Understanding a camshaft is one of the great mysteries of how an engine operates. At first glance, it just appears to be what its nickname, “Bump Stick,” implies; a metal rod with bumps on it. But when you delve into the basic theory of polynomial equations, jerk rate, acceleration, and ramp design, there is much more going on than meets the eye.
The area on the camshaft lobe where the valve lifter changes direction is identified as the inflection point. From then on, the lifter is either riding the lobe up toward the nose or down toward the camshaft’s base circle. Many incorrectly identify the sides of the lobe as the acceleration and deceleration ramp. This is false since the lifter accelerates from zero velocity when exiting the nose or base circle.
Just as the valve lifter changes direction at the inflection point, so must your thought process on the farm if you are to grow. It is very easy (it happens to most of us if we are truthful) to lose your way when farming, doing things the same every year.
For your operation to succeed, every aspect of it must be under constant review. If you do not do this, it would be like applying the same fertility plan regardless of the crop you raise and without a soil test. In the same manner that the valve lifter changes direction, so must some aspects of your operation.
I am using a valve lifter acting on the lobe of a camshaft as a metaphor, even though that motion is repeated countless times as an engine is running and is confined to a dedicated pathway.
The decisions on a farm cannot be likened to the rotation of a camshaft, but just as the lifter is forced to dwell first and then change course, so must we adjust to the many dynamics of our business if we want to remain profitable in the ever-changing environment.
One of your considerations should be rethinking the use of a diesel engine for some applications in your operation. The two major obstacles against a diesel are the upfront cost and the complexity of the emissions control system.
Order a diesel in a pick-up truck, and you just added around $10,000.00 to the price of its gasoline counterpart. Would that money be spent better elsewhere on the farm? In most instances, I believe so. I agree that diesel delivers a considerable amount of torque over a gasoline engine; torque is what moves the load. We all “buy” horsepower but “drive” torque. A gas engine can carry the load also. Today’s spark ignition engines have become more powerful. They are superior in performance compared to the diesels from only a few years back.
Another area to reconsider when profit margins are thin is to look at all expenditures through the microscope of the yield of your major crop. In the past, a significant purchase was referenced in dollars, and I suggest looking at it in bushels, bales, or 100-weight.
For example, you and your wife are considering the purchase of a state-of-the-art television set for $2,000.00, even though there is nothing wrong with your current one. The purchase may not even come on your radar before instituting an inflection point in your thought process.
If you apply farm production to the purchase, say milk for a dairy operation, and you are receiving $16/CWT, your cows need to produce 12,500 pounds of milk for that TV. When viewed in this light, you may quickly conclude that your old TV is more than good enough.
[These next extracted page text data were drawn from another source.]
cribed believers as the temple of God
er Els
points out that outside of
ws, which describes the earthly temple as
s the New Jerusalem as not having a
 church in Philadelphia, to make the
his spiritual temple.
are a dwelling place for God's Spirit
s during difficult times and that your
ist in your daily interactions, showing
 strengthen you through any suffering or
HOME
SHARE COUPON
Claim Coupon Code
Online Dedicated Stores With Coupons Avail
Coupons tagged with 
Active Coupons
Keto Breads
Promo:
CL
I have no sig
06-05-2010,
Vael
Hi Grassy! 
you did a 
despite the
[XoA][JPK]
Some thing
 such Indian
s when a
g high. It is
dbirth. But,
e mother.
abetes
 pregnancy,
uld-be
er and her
Inflection point thinking should be applied to expanding your education on every aspect of your operation, especially the machinery.
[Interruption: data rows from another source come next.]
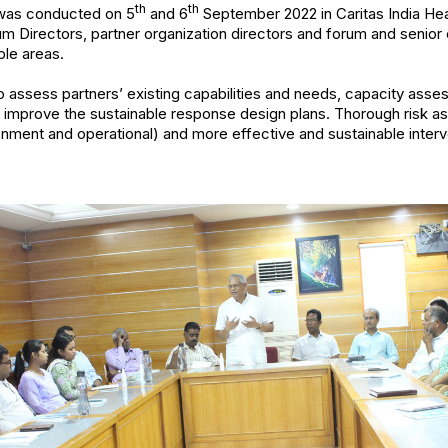
th
th
 was conducted on 5
and 6
September 2022 in Caritas India Hea
rum Directors, partner organization directors and forum and senior
ble areas.
o assess partners’ existing capabilities and needs, capacity as
nd improve the sustainable response design plans. Thorough risk 
nment and operational) and more effective and sustainable inter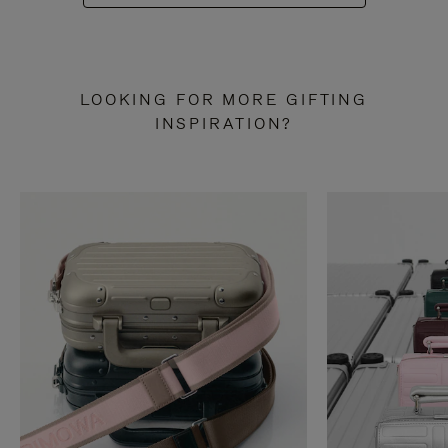
LOOKING FOR MORE GIFTING
INSPIRATION?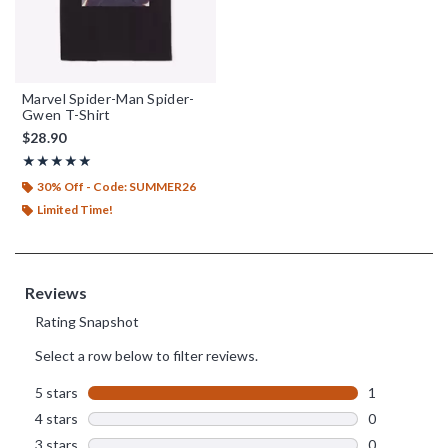
Marvel Spider-Man Spider-
Gwen T-Shirt
$28.90
Rating, 5 out of 5
★★★★★
★★★★★
30% Off - Code: SUMMER26
Limited Time!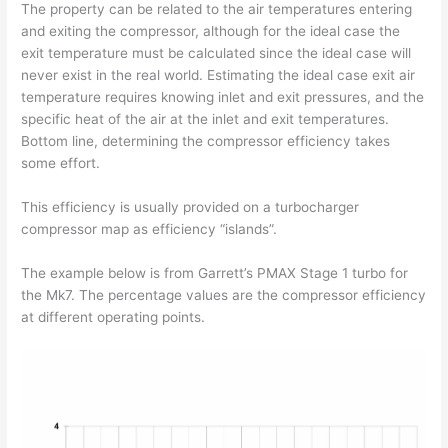
The property can be related to the air temperatures entering
and exiting the compressor, although for the ideal case the
exit temperature must be calculated since the ideal case will
never exist in the real world. Estimating the ideal case exit air
temperature requires knowing inlet and exit pressures, and the
specific heat of the air at the inlet and exit temperatures.
Bottom line, determining the compressor efficiency takes
some effort.
This efficiency is usually provided on a turbocharger
compressor map as efficiency “islands”.
The example below is from Garrett’s PMAX Stage 1 turbo for
the Mk7. The percentage values are the compressor efficiency
at different operating points.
It never ceases to amaze me how a ridiculous image or video can be posted on social media, and it quickly receives thousands of views and retweets or the equivalent. Yet, at the same time, something of consequence that has value in profiting your operation garners little activity.
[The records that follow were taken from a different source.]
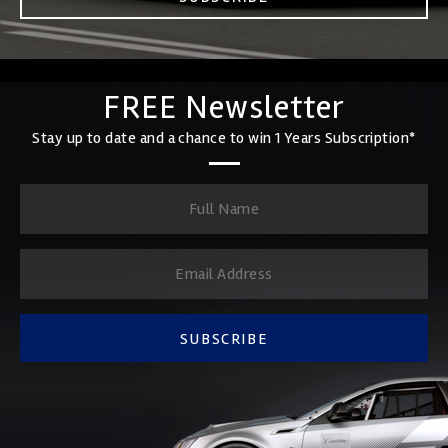
FREE Newsletter
Stay up to date and a chance to win 1 Years Subscription*
SUBSCRIBE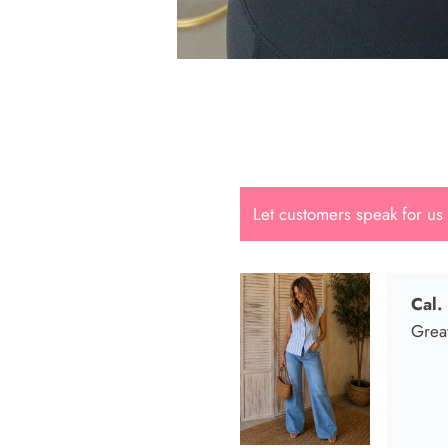
Cal.
Great
Let customers speak for us
Dana
She i
looki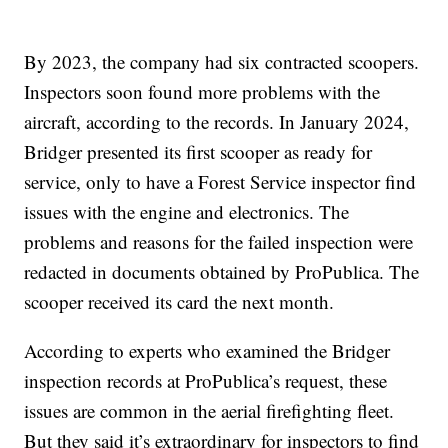
By 2023, the company had six contracted scoopers.
Inspectors soon found more problems with the
aircraft, according to the records. In January 2024,
Bridger presented its first scooper as ready for
service, only to have a Forest Service inspector find
issues with the engine and electronics. The
problems and reasons for the failed inspection were
redacted in documents obtained by ProPublica. The
scooper received its card the next month.
According to experts who examined the Bridger
inspection records at ProPublica’s request, these
issues are common in the aerial firefighting fleet.
But they said it’s extraordinary for inspectors to find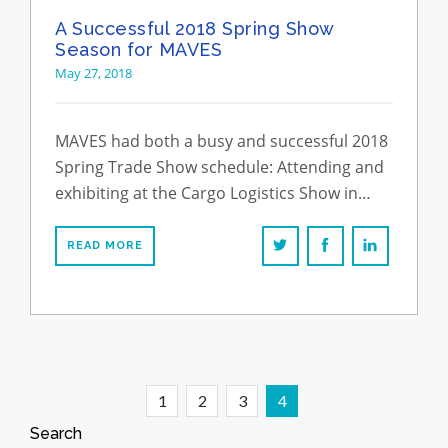
A Successful 2018 Spring Show
Season for MAVES
May 27, 2018
MAVES had both a busy and successful 2018
Spring Trade Show schedule: Attending and
exhibiting at the Cargo Logistics Show in…
READ MORE
1
2
3
4
Search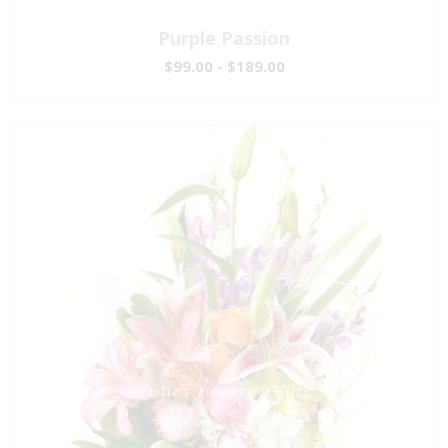
Purple Passion
$99.00 - $189.00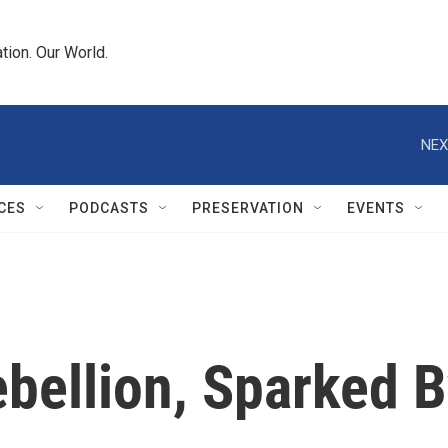
tion. Our World.
NEX
CES
PODCASTS
PRESERVATION
EVENTS
bellion, Sparked 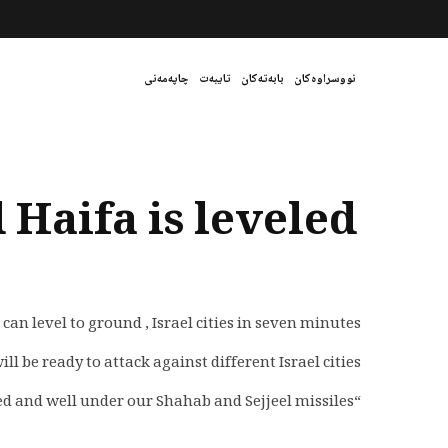
چاپەمەنی
تایبەت
بابەتەکان
نووسراوەکان
 Haifa is leveled
level to ground , Israel cities in seven minutes.
ll be ready to attack against different Israel cities.
“All cities and critical spots have been marked and well under our Shahab and Sejjeel missiles.”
A casual observer would conclude that the agricultural community is more interested in an image of a cow relieving itself than learning about their business… and they would be correct.
As an industry, we also need to change the direction of our thinking when attending educational meetings and workshops, applying what is relevant to our farm or ranch. Statistically, those sitting in the audience of any seminar return home and apply little to nothing discussed. Why invest your time and money to attend a seminar and do nothing with it? Do you just want the free lunch? That makes no sense.
The market conditions of any business need, without a doubt, to be understood and taken under consideration for all decisions on the farm. But in the same manner that the base saturation values on a soil test need to be examined since they add up to 100%, our thinking must do the same.
Suppose the calcium/magnesium ratio is out of balance. In that case, it may not be that you need more calcium but rather to wash some of the magnesium out. A different approach than one may first believe is often required.
There is no doubt that we are in interesting and conflicting times in agriculture. Unfortunately, I think many of us make matters worse than they need to be since we do not modify our business’s thought process and approach.
We fixate on crop prices and ignore the changes we can make to succeed at the current price point. Instead, market pricing should be an essential part of your business decisions. Still, if it becomes your singular focus, your concern will often be your obstacle to success.
Take a lesson from the camshaft and examine when the valve lifter of your business needs to reach the inflection point and change direction… if only temporarily.